Start of AVAILABLE DATA

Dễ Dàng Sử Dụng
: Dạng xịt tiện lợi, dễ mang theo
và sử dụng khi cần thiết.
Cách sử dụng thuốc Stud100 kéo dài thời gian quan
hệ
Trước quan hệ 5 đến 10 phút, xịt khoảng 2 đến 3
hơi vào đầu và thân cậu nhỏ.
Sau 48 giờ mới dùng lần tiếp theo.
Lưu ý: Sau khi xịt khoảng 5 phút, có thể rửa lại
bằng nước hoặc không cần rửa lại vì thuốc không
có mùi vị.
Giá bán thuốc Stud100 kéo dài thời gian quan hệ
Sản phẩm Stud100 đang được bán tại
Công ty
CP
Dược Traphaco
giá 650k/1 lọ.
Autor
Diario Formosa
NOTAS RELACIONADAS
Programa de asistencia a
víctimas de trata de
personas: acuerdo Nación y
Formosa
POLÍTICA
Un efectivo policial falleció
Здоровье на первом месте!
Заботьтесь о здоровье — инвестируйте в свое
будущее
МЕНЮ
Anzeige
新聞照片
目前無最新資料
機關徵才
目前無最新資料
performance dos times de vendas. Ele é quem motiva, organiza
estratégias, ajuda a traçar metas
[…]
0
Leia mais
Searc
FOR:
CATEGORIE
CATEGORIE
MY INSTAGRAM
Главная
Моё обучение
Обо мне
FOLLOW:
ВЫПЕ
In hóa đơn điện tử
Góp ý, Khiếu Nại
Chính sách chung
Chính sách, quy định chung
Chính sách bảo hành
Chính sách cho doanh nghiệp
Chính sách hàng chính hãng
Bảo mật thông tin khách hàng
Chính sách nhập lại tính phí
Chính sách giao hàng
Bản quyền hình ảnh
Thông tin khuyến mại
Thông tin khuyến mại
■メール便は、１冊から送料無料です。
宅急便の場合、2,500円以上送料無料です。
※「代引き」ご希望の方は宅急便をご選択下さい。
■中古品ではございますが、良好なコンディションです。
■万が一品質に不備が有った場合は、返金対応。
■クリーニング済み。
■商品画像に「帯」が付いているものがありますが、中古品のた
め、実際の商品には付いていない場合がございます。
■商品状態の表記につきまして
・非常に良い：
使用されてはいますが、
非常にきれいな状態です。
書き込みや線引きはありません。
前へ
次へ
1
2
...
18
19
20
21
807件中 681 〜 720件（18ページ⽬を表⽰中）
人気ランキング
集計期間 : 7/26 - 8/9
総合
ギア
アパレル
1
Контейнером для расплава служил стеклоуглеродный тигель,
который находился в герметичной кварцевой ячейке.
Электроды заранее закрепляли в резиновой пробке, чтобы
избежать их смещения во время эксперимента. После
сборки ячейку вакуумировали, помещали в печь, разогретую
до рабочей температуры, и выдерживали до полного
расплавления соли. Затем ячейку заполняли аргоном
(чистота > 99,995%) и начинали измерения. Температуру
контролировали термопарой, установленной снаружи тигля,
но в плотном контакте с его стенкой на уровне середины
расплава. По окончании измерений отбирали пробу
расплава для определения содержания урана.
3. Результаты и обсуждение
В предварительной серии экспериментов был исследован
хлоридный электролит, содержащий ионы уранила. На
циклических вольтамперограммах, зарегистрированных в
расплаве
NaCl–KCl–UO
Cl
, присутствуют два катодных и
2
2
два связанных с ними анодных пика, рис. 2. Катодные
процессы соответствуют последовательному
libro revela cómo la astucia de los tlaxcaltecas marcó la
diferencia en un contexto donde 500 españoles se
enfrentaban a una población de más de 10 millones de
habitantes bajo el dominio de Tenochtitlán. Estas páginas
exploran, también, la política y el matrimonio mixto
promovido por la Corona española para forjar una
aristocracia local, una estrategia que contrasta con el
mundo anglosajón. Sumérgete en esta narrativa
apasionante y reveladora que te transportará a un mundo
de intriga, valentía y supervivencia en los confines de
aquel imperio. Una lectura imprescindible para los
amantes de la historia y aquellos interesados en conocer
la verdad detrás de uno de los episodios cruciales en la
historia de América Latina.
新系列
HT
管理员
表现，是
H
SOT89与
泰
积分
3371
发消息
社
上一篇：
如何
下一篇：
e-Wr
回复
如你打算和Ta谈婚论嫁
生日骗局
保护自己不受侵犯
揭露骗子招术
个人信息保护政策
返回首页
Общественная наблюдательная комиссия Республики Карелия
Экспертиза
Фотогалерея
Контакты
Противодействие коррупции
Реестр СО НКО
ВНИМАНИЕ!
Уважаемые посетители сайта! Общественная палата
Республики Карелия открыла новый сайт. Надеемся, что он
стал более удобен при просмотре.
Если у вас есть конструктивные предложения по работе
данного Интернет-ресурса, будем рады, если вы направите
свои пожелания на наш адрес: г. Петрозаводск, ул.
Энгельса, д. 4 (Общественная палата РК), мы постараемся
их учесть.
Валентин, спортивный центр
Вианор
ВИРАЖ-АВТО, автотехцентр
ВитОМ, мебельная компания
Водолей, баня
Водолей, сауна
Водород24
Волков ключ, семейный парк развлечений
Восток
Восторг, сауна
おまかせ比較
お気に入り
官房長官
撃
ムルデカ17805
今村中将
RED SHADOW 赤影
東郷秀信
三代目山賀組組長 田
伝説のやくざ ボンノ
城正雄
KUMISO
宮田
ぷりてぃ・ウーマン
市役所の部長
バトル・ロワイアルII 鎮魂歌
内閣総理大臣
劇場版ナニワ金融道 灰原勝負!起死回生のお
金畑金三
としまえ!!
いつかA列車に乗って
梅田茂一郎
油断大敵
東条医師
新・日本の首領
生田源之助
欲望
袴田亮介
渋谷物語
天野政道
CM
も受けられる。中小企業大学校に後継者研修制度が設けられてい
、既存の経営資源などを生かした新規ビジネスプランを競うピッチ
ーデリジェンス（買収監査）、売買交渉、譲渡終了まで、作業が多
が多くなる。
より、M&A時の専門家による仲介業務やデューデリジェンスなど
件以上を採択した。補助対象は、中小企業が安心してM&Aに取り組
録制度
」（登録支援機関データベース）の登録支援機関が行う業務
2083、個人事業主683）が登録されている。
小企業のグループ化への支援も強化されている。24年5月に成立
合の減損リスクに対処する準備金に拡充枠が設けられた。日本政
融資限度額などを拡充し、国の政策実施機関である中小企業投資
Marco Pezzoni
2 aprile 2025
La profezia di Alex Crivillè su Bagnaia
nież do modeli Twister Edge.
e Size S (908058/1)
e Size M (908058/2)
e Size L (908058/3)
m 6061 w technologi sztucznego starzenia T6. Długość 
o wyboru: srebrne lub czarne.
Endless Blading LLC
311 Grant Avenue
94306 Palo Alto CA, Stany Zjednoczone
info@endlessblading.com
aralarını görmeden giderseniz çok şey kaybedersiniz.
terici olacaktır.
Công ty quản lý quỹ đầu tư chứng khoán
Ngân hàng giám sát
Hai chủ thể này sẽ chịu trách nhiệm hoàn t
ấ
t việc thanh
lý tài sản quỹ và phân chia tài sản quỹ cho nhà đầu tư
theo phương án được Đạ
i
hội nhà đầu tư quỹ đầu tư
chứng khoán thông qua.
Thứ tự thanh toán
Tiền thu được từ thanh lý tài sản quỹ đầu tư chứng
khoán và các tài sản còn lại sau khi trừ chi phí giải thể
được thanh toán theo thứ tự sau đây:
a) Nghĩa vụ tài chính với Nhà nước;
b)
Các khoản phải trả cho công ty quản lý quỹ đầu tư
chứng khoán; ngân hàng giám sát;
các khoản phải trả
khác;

End of AVAILABLE DATA

Set down the whole listing once more, precisely as written.

▸ **REPLY**:
Dễ Dàng Sử Dụng
: Dạng xịt tiện lợi, dễ mang theo
và sử dụng khi cần thiết.
Cách sử dụng thuốc Stud100 kéo dài thời gian quan
hệ
Trước quan hệ 5 đến 10 phút, xịt khoảng 2 đến 3
hơi vào đầu và thân cậu nhỏ.
Sau 48 giờ mới dùng lần tiếp theo.
Lưu ý: Sau khi xịt khoảng 5 phút, có thể rửa lại
bằng nước hoặc không cần rửa lại vì thuốc không
có mùi vị.
Giá bán thuốc Stud100 kéo dài thời gian quan hệ
Sản phẩm Stud100 đang được bán tại
Công ty
CP
Dược Traphaco
giá 650k/1 lọ.
Autor
Diario Formosa
NOTAS RELACIONADAS
Programa de asistencia a
víctimas de trata de
personas: acuerdo Nación y
Formosa
POLÍTICA
Un efectivo policial falleció
Здоровье на первом месте!
Заботьтесь о здоровье — инвестируйте в свое
будущее
МЕНЮ
Anzeige
新聞照片
目前無最新資料
機關徵才
目前無最新資料
performance dos times de vendas. Ele é quem motiva, organiza
estratégias, ajuda a traçar metas
[…]
0
Leia mais
Searc
FOR:
CATEGORIE
CATEGORIE
MY INSTAGRAM
Главная
Моё обучение
Обо мне
FOLLOW:
ВЫПЕ
In hóa đơn điện tử
Góp ý, Khiếu Nại
Chính sách chung
Chính sách, quy định chung
Chính sách bảo hành
Chính sách cho doanh nghiệp
Chính sách hàng chính hãng
Bảo mật thông tin khách hàng
Chính sách nhập lại tính phí
Chính sách giao hàng
Bản quyền hình ảnh
Thông tin khuyến mại
Thông tin khuyến mại
■メール便は、１冊から送料無料です。
宅急便の場合、2,500円以上送料無料です。
※「代引き」ご希望の方は宅急便をご選択下さい。
■中古品ではございますが、良好なコンディションです。
■万が一品質に不備が有った場合は、返金対応。
■クリーニング済み。
■商品画像に「帯」が付いているものがありますが、中古品のた
め、実際の商品には付いていない場合がございます。
■商品状態の表記につきまして
・非常に良い：
使用されてはいますが、
非常にきれいな状態です。
書き込みや線引きはありません。
前へ
次へ
1
2
...
18
19
20
21
807件中 681 〜 720件（18ページ⽬を表⽰中）
人気ランキング
集計期間 : 7/26 - 8/9
総合
ギア
アパレル
1
Контейнером для расплава служил стеклоуглеродный тигель,
который находился в герметичной кварцевой ячейке.
Электроды заранее закрепляли в резиновой пробке, чтобы
избежать их смещения во время эксперимента. После
сборки ячейку вакуумировали, помещали в печь, разогретую
до рабочей температуры, и выдерживали до полного
расплавления соли. Затем ячейку заполняли аргоном
(чистота > 99,995%) и начинали измерения. Температуру
контролировали термопарой, установленной снаружи тигля,
но в плотном контакте с его стенкой на уровне середины
расплава. По окончании измерений отбирали пробу
расплава для определения содержания урана.
3. Результаты и обсуждение
В предварительной серии экспериментов был исследован
хлоридный электролит, содержащий ионы уранила. На
циклических вольтамперограммах, зарегистрированных в
расплаве
NaCl–KCl–UO
Cl
, присутствуют два катодных и
2
2
два связанных с ними анодных пика, рис. 2. Катодные
процессы соответствуют последовательному
libro revela cómo la astucia de los tlaxcaltecas marcó la
diferencia en un contexto donde 500 españoles se
enfrentaban a una población de más de 10 millones de
habitantes bajo el dominio de Tenochtitlán. Estas páginas
exploran, también, la política y el matrimonio mixto
promovido por la Corona española para forjar una
aristocracia local, una estrategia que contrasta con el
mundo anglosajón. Sumérgete en esta narrativa
apasionante y reveladora que te transportará a un mundo
de intriga, valentía y supervivencia en los confines de
aquel imperio. Una lectura imprescindible para los
amantes de la historia y aquellos interesados en conocer
la verdad detrás de uno de los episodios cruciales en la
historia de América Latina.
新系列
HT
管理员
表现，是
H
SOT89与
泰
积分
3371
发消息
社
上一篇：
如何
下一篇：
e-Wr
回复
如你打算和Ta谈婚论嫁
生日骗局
保护自己不受侵犯
揭露骗子招术
个人信息保护政策
返回首页
Общественная наблюдательная комиссия Республики Карелия
Экспертиза
Фотогалерея
Контакты
Противодействие коррупции
Реестр СО НКО
ВНИМАНИЕ!
Уважаемые посетители сайта! Общественная палата
Республики Карелия открыла новый сайт. Надеемся, что он
стал более удобен при просмотре.
Если у вас есть конструктивные предложения по работе
данного Интернет-ресурса, будем рады, если вы направите
свои пожелания на наш адрес: г. Петрозаводск, ул.
Энгельса, д. 4 (Общественная палата РК), мы постараемся
их учесть.
Валентин, спортивный центр
Вианор
ВИРАЖ-АВТО, автотехцентр
ВитОМ, мебельная компания
Водолей, баня
Водолей, сауна
Водород24
Волков ключ, семейный парк развлечений
Восток
Восторг, сауна
おまかせ比較
お気に入り
官房長官
撃
ムルデカ17805
今村中将
RED SHADOW 赤影
東郷秀信
三代目山賀組組長 田
伝説のやくざ ボンノ
城正雄
KUMISO
宮田
ぷりてぃ・ウーマン
市役所の部長
バトル・ロワイアルII 鎮魂歌
内閣総理大臣
劇場版ナニワ金融道 灰原勝負!起死回生のお
金畑金三
としまえ!!
いつかA列車に乗って
梅田茂一郎
油断大敵
東条医師
新・日本の首領
生田源之助
欲望
袴田亮介
渋谷物語
天野政道
CM
も受けられる。中小企業大学校に後継者研修制度が設けられてい
、既存の経営資源などを生かした新規ビジネスプランを競うピッチ
ーデリジェンス（買収監査）、売買交渉、譲渡終了まで、作業が多
が多くなる。
より、M&A時の専門家による仲介業務やデューデリジェンスなど
件以上を採択した。補助対象は、中小企業が安心してM&Aに取り組
録制度
」（登録支援機関データベース）の登録支援機関が行う業務
2083、個人事業主683）が登録されている。
小企業のグループ化への支援も強化されている。24年5月に成立
合の減損リスクに対処する準備金に拡充枠が設けられた。日本政
融資限度額などを拡充し、国の政策実施機関である中小企業投資
Marco Pezzoni
2 aprile 2025
La profezia di Alex Crivillè su Bagnaia
nież do modeli Twister Edge.
e Size S (908058/1)
e Size M (908058/2)
e Size L (908058/3)
m 6061 w technologi sztucznego starzenia T6. Długość 
o wyboru: srebrne lub czarne.
Endless Blading LLC
311 Grant Avenue
94306 Palo Alto CA, Stany Zjednoczone
info@endlessblading.com
aralarını görmeden giderseniz çok şey kaybedersiniz.
terici olacaktır.
Công ty quản lý quỹ đầu tư chứng khoán
Ngân hàng giám sát
Hai chủ thể này sẽ chịu trách nhiệm hoàn t
ấ
t việc thanh
lý tài sản quỹ và phân chia tài sản quỹ cho nhà đầu tư
theo phương án được Đạ
i
hội nhà đầu tư quỹ đầu tư
chứng khoán thông qua.
Thứ tự thanh toán
Tiền thu được từ thanh lý tài sản quỹ đầu tư chứng
khoán và các tài sản còn lại sau khi trừ chi phí giải thể
được thanh toán theo thứ tự sau đây:
a) Nghĩa vụ tài chính với Nhà nước;
b)
Các khoản phải trả cho công ty quản lý quỹ đầu tư
chứng khoán; ngân hàng giám sát;
các khoản phải trả
khác;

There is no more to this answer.